An accusation is enough to trigger consequences.

In Big Kid Court, once the government asks for records, targeted groups have to hire counsel, produce documents, and in general just deal with a huge horrible strategic headache.


The legal work and the stigma of accusation provide the chill, even if no actual violations are ever found.

Process becomes the punishment(see: SLAPP suits).


Same goes for the para-social hellscape. In TikTok Court, public complaint portals and calls for volunteer surveillance agents establish reporting loops of self-policing that erode freedom, are just gross, and can cause actual vigilante violence.


With fewer checks on misinformation now (
hmmm!), online and offline vigilantism is getting bot-boosted, so it’s that much easier to spook employers into firing or suspending workers accused of bad posts.


Management is almost always going to punish first and deal with any legal or reputational fallout later. This makes de facto bans on “disloyal” speech and ominous threats about arresting people for posting through it raise the cost of saying the potential “wrong” thing and so EVEN SOUTH PARK has to pause and wonder if it’s worth it.

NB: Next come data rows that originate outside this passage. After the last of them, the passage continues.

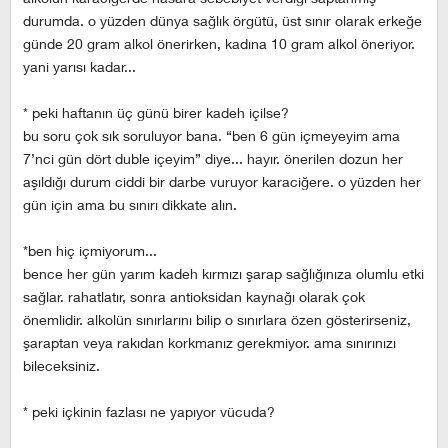
durumda. o yüzden dünya sağlık örgütü, üst sınır olarak erkeğe
günde 20 gram alkol önerirken, kadına 10 gram alkol öneriyor.
yani yarısı kadar...
* peki haftanın üç günü birer kadeh içilse?
bu soru çok sık soruluyor bana. “ben 6 gün içmeyeyim ama
7’nci gün dört duble içeyim” diye... hayır. önerilen dozun her
aşıldığı durum ciddi bir darbe vuruyor karaciğere. o yüzden her
gün için ama bu sınırı dikkate alın.
*ben hiç içmiyorum...
bence her gün yarım kadeh kırmızı şarap sağlığınıza olumlu etki
sağlar. rahatlatır, sonra antioksidan kaynağı olarak çok
önemlidir. alkolün sınırlarını bilip o sınırlara özen gösterirseniz,
şaraptan veya rakıdan korkmanız gerekmiyor. ama sınırınızı
bileceksiniz.
* peki içkinin fazlası ne yapıyor vücuda?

(“But ‘All opinions are mine!’” he said as the guillotine blade whooshed through the air).


So while Trump is consolidating the resources of the state to crush his perceived enemies, We the People are doing our part to create the climate of paranoia and fear in which authoritarians thrive.

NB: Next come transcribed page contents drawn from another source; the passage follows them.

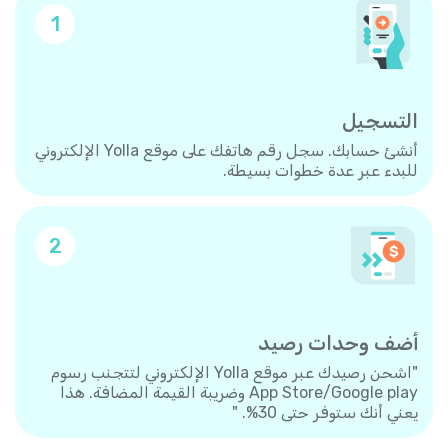
1
التسجيل
أنشئ حسابك. سجل رقم هاتفك على موقع Yolla الإلكتروني
للبدء عبر عدة خطوات بسيطة.
2
أضف وحدات رصيد
"اشحن رصيدك عبر موقع Yolla الإلكتروني لتتجنب رسوم
App Store/Google play وضريبة القيمة المضافة. هذا
يعني أنك ستوفر حتى 30%. "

None of the official stuff has to actually “work” to work. The vibe is the point, for now, because the vibe has led to all the victories up to this point, or, as Breitbart said, “politics is downstream from culture.”


What to do?

First, maybe don’t comply in advance?

In what now seems like a quaint little dust-up from the happy times, Washington Post reporter Ben Bagdikian told publisher Katherine Graham, after the Nixon DOJ issued an injunction to stop them from printing the Pentagon Papers, “the only way to assert the right to publish is to publish.”


So, same.


The only way to assert the right to free speech is to speak.


The only way to assert the right to protest is to protest.


You’re strong. You can do hard things. Do not comply in advance (and, if you’re planning on protesting during climate week, bring snacks and write a lawyer’s phone number on your arm).